The bench dealt with the question of trickling down of benefits to the bottom rung. It said: “Reports indicate that benefit was being usurped by those castes (class) which had come up and adequately represented. It is clear that caste, occupation, and poverty are interwoven. The state cannot be deprived of the power to take care of the qualitative and quantitative difference between different classes to take ameliorative measures. On the one hand, there is no exclusion of those who have come up. On the other hand, if sub-classification is denied, it would defeat right to equality by treating unequal as equal.”

The bench said: “The entire basket of fruits cannot be given to [the] mighty at the cost of others under the guise of forming a homogenous class. The Constitution is an effective tool of social transformation; removal of inequalities intends to wipe off tears from every eye. The very purpose of providing reservation is to take care of disparities. There are unequals within the list of Scheduled Castes, Scheduled Tribes, and socially and educationally backward classes.
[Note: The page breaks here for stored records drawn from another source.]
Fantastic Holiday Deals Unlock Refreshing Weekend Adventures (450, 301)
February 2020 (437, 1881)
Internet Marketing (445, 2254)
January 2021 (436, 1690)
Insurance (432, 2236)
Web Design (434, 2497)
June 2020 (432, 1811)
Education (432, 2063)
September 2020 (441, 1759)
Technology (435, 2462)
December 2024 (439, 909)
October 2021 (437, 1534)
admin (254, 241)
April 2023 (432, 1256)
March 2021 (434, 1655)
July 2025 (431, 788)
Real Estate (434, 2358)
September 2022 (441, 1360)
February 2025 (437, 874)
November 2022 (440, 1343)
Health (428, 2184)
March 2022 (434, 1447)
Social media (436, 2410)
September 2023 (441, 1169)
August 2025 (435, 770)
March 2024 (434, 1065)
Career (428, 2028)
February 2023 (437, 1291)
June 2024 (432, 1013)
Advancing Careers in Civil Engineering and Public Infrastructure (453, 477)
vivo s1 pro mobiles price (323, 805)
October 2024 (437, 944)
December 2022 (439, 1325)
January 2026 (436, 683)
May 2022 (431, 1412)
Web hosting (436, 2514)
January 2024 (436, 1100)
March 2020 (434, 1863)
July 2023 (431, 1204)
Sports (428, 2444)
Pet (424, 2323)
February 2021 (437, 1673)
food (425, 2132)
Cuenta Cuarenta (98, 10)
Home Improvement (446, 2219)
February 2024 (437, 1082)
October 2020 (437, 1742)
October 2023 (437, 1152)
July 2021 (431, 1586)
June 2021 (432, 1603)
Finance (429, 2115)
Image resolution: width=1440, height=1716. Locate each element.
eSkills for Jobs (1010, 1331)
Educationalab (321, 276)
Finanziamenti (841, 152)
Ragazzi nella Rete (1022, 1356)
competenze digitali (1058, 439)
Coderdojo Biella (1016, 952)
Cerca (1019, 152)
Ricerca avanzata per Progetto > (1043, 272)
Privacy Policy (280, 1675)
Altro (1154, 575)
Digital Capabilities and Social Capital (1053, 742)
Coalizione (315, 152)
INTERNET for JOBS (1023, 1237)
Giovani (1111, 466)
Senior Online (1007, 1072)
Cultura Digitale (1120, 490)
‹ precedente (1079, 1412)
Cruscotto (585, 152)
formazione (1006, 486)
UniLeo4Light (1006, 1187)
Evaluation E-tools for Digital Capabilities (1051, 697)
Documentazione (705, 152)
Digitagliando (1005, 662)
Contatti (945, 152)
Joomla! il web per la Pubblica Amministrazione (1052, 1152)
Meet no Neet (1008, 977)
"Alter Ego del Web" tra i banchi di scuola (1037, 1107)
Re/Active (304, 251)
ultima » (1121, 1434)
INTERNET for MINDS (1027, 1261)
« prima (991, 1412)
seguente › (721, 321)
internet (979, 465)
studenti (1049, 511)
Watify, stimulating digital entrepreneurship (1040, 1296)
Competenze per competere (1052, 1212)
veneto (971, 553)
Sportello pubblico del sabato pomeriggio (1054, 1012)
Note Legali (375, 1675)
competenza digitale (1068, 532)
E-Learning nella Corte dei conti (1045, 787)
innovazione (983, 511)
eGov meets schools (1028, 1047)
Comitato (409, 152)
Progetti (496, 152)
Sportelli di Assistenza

Are they destined to carry their backwardness till eternity?” the bench said.

State’s responsibility

The state’s obligation, the bench said, was to undertake emancipation of deprived sections of the community and eradicate inequalities. “When the reservation creates inequalities within the reserved castes itself, it is required to be taken care of by the state, making sub-classification and adopting a distributive justice method so that state largesse does not concentrate in few hands and equal justice to all is provided.”

Pointing out that providing a percentage of the reservation within permissible limit was within the powers of the State legislatures, the bench further said that to achieve the real purpose of reservation, the needy should always be given benefits. “Otherwise, it would mean that inequality being perpetuated within the class if preferential classification is not made, ensuring benefit to all.”

Hence the state had the competence to grant reservation benefits to S.C. and S.T. communities under Articles 15(4) and 16(4), 341(1) and 342(1).